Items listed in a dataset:
__________________________________________________

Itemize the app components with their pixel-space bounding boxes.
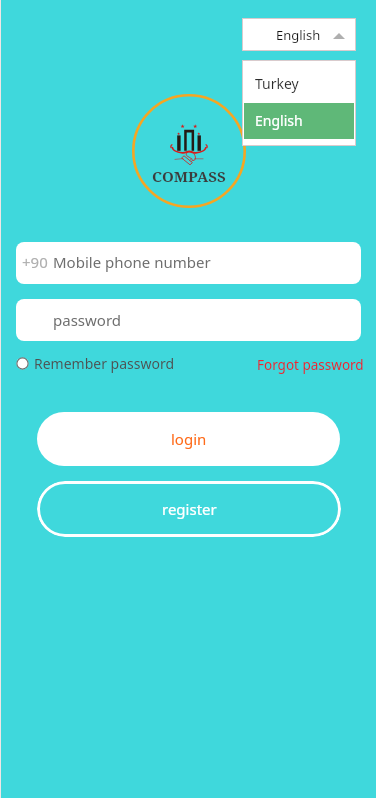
staticText: Forgot password	[257, 356, 364, 374]
button[interactable]: +90	[16, 242, 361, 284]
button[interactable]: password	[16, 299, 361, 341]
staticText: English	[255, 111, 303, 130]
button[interactable]: English	[244, 103, 354, 139]
staticText: +90	[22, 252, 48, 272]
other: Collapse language list	[333, 33, 345, 39]
staticText: password	[53, 310, 121, 330]
button[interactable]: register	[37, 481, 341, 537]
staticText: Remember password	[34, 354, 175, 373]
staticText: login	[171, 429, 207, 449]
staticText: English	[276, 26, 321, 44]
button[interactable]: English	[243, 19, 355, 50]
staticText: Mobile phone number	[53, 252, 211, 272]
staticText: register	[162, 499, 217, 519]
staticText: COMPASS	[152, 166, 226, 186]
button[interactable]: Forgot password	[253, 353, 368, 377]
staticText: Turkey	[255, 74, 299, 93]
button[interactable]: login	[37, 412, 340, 466]
button[interactable]: Remember password	[16, 351, 175, 375]
button[interactable]: Turkey	[243, 61, 355, 103]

__________________________________________________

Once the pictures are removed, output the entries above exactly as given.

Itemize the app components with their pixel-space bounding boxes.
staticText: Forgot password	[257, 356, 364, 374]
button[interactable]: +90	[16, 242, 361, 284]
button[interactable]: password	[16, 299, 361, 341]
staticText: English	[255, 111, 303, 130]
button[interactable]: English	[244, 103, 354, 139]
staticText: +90	[22, 252, 48, 272]
other: Collapse language list	[333, 33, 345, 39]
staticText: password	[53, 310, 121, 330]
button[interactable]: register	[37, 481, 341, 537]
staticText: Remember password	[34, 354, 175, 373]
staticText: login	[171, 429, 207, 449]
staticText: English	[276, 26, 321, 44]
button[interactable]: English	[243, 19, 355, 50]
staticText: Mobile phone number	[53, 252, 211, 272]
staticText: register	[162, 499, 217, 519]
staticText: COMPASS	[152, 166, 226, 186]
button[interactable]: Forgot password	[253, 353, 368, 377]
staticText: Turkey	[255, 74, 299, 93]
button[interactable]: login	[37, 412, 340, 466]
button[interactable]: Remember password	[16, 351, 175, 375]
button[interactable]: Turkey	[243, 61, 355, 103]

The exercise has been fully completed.